Unfortunately for Marquez he was the only one whose race came to an end. There was speculation as to whether Rossi kicked or attempted to hit the rear brake on the Honda, I feel that he jolted his leg in an attempt to say, "Get off me!” to Marquez. This incident had everyone on the edge of their seats; ‘rubbing is racing’ was quoted by many riders, those of whom race on many tracks, at many levels, worldwide!
For his actions Rossi was ‘awarded’ three penalty points for ‘irresponsible riding’; adding these points to the previous one for an earlier ‘indiscretion’ left the Italian with four in total and he had to start the final race of the season in Valencia from the back of the grid. It was down to this race to determine the winner of the Championship between the two Movistar Yamaha riders Lorenzo and Rossi.

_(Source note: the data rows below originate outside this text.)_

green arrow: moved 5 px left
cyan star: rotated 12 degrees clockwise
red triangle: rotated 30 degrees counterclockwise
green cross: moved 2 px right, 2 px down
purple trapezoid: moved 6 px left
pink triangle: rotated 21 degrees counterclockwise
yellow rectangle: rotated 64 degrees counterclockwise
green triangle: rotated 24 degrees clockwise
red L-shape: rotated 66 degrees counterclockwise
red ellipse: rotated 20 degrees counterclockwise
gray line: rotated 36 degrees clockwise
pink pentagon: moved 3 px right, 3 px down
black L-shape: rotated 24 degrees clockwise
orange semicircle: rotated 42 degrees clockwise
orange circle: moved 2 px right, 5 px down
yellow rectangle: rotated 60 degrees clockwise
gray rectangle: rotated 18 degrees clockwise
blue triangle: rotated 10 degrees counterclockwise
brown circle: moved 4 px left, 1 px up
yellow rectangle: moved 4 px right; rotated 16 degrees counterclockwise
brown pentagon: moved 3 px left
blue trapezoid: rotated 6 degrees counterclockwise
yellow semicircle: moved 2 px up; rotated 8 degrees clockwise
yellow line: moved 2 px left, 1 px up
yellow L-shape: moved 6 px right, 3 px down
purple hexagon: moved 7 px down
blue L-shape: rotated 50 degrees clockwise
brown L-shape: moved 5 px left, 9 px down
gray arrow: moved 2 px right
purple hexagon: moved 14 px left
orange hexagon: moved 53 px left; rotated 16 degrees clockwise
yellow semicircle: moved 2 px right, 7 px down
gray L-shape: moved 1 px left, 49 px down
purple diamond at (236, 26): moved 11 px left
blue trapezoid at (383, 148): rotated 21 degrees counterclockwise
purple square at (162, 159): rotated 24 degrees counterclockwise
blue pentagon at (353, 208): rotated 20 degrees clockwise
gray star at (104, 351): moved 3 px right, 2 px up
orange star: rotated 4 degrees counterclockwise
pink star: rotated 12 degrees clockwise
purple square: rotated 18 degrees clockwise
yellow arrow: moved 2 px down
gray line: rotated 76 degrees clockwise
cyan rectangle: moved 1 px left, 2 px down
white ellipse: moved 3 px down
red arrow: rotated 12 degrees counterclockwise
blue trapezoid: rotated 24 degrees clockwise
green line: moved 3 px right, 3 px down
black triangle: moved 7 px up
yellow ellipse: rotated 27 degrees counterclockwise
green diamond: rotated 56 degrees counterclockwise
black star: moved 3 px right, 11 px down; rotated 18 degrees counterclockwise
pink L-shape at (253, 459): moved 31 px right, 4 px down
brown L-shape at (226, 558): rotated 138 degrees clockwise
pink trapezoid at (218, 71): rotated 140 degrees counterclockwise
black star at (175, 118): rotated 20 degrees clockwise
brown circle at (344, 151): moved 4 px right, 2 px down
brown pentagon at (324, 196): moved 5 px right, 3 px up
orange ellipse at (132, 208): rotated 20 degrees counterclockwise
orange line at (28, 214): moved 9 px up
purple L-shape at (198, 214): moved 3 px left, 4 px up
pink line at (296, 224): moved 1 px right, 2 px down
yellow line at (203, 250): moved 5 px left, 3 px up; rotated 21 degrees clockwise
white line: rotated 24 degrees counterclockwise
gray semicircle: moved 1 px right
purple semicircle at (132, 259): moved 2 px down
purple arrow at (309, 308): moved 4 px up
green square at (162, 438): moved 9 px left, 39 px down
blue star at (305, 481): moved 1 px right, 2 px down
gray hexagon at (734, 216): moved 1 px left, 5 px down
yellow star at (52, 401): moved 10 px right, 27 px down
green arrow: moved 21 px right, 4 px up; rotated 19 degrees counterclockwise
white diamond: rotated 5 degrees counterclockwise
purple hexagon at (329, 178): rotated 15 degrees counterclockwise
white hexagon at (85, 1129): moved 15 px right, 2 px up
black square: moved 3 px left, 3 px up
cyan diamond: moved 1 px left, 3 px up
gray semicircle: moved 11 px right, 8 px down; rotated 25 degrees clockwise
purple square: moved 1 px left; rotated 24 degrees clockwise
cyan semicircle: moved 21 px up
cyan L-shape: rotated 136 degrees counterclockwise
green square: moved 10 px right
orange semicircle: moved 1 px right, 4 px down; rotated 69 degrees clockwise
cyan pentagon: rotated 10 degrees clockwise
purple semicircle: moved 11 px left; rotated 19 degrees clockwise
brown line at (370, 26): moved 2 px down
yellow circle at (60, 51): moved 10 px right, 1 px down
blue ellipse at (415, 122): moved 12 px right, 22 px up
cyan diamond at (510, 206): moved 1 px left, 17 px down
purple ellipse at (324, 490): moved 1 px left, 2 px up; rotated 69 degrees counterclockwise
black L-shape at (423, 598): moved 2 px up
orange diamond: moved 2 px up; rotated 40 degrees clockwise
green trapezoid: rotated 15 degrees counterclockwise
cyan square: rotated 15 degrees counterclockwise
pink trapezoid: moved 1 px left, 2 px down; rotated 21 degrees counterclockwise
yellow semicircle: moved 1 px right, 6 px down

The Doctor managed to make it to fourth but Lorenzo won; the race and the Championship.
Anyway, there we have it, three separate incidents, two more serious than the other, both in Argentina. Yet, the incident in Sepang was ‘awarded’ a much harsher penalty at a much more crucial part of the season.
Why was Marquez not punished for his actions in Argentina 2015?
Had another manufacturer been involved would the punishment have been harsher? Why was Rossi’s punishment so harsh in comparison? Have Race Direction learnt a lesson from the fiasco surrounding the Sepang incident?
Ducati will not ‘appeal’ this incident because it happened to occur between their two riders; it would be in their best interest to ensure that the punishment has no more serious repercussions. Ducati Corse Sporting Director Paolo Ciabatti said, “We will talk to both riders in Austin and given them our point of view about what we expect between them in the race.”
Time will only tell if Iannone will continue to live up to his name and whether his punishment and the consequences from his actions will ensure he thinks before he acts in the future. Did Race Direction learn from their mistakes at Rossi’s expense? Austin is coming and in all honesty the concerns are probably more focused around the safety of the Michelin tyres.